FEV_KEGG.Experiments.37 module¶
Context¶
The concept of Simple Gene Duplication can be specialised further, to only include possibly duplicated genes which actually have an orthologous gene in the specified supergroup of ancestors.
This is what Chevron Gene Duplication is for.
This experiment is based on the method from 27. Keep in mind, though, that this experiment contains updated data from KEGG and, thus, yields different results.
Question¶
How does changing the definition of gene duplication from Simple to Chevron change the size of the resulting set of neofunctionalised ECs and Enzymes?
Method¶
- get NCBI taxonomy tree
- get group of organisms ‘Archaea/Thaumarchaeota’
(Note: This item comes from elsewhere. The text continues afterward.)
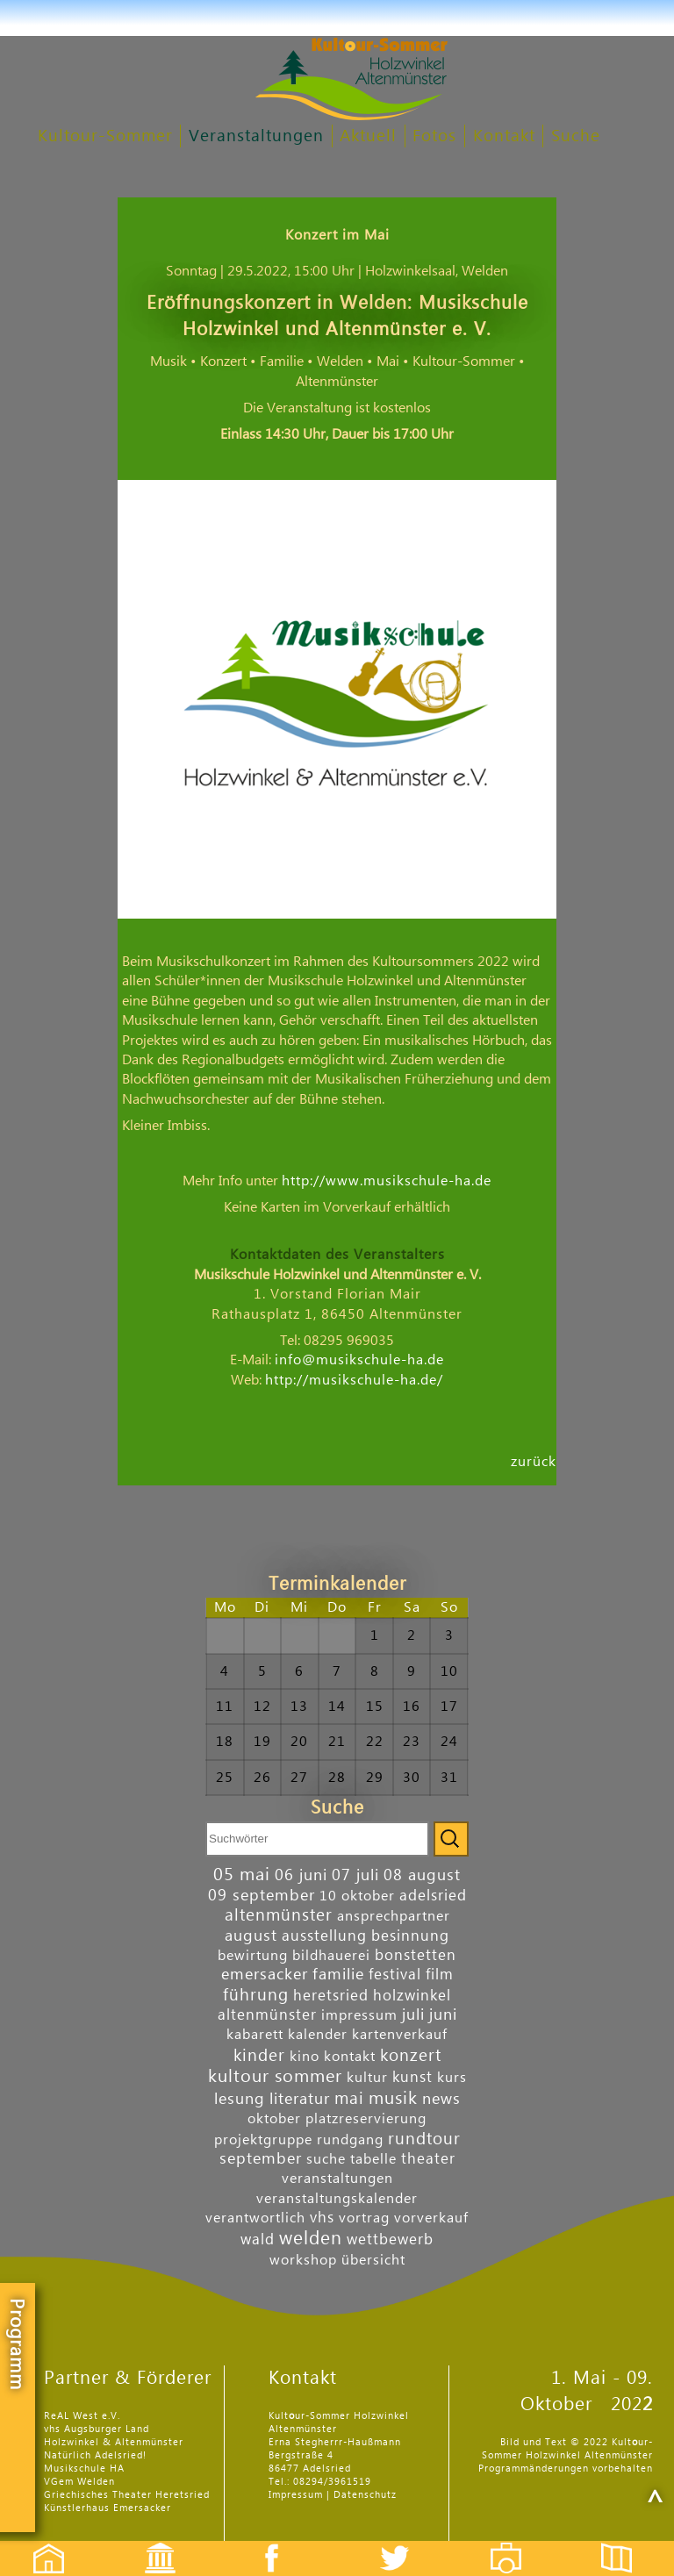 The image size is (674, 2576). What do you see at coordinates (337, 2178) in the screenshot?
I see `veranstaltungen` at bounding box center [337, 2178].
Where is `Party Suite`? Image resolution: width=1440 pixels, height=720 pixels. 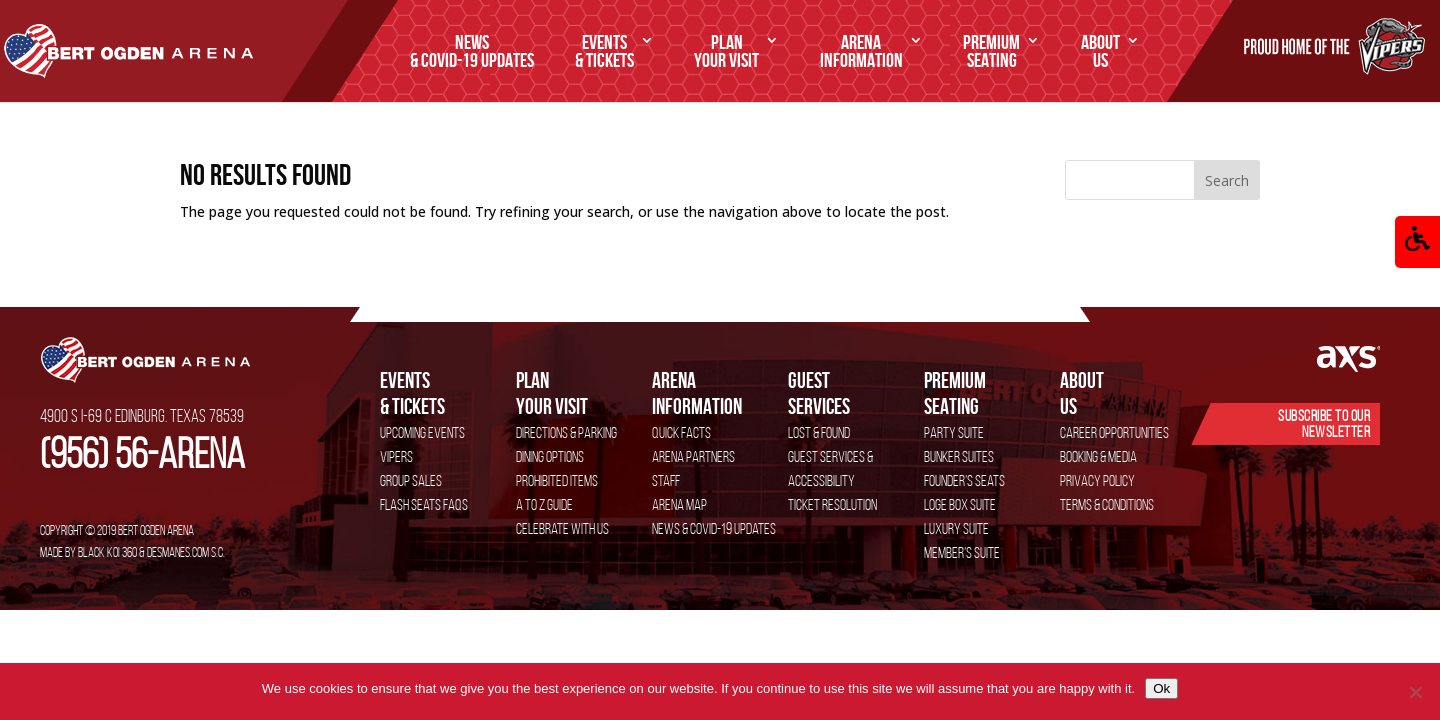 Party Suite is located at coordinates (954, 432).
- get supergroup of organisms ‘Archaea’
- calculate new EC numbers occuring in group’s core metabolism compared to supergroup’s core metabolism
- calculate neofunctionalised EC numbers in group’s core metabolism
- for Simple Gene Duplication
- for Chevron Gene Duplication
Result¶
new EC numbers: 110
Consensus neofunctionalisation
Simple gene duplication neofunctionalised EC numbers: 11
Chevron gene duplication neofunctionalised EC numbers: 11
Majority neofunctionalisation
Simple gene duplication neofunctionalised EC numbers: 18
Chevron gene duplication neofunctionalised EC numbers: 18
Conclusion¶
The Chevron Gene Duplication model yields the same number of neofunctionalised EC numbers as the Simple model. Even when using the majority neofunctionalisation approach, the numbers rise, but stay equal.
This leads to the question of whether there actually are abundant cases of genes with a paralog, but without any ortholog. Considering the general abundance of HGT, there are bound to be such cases, but hardly will they stand out when researching a small subset of Archaea.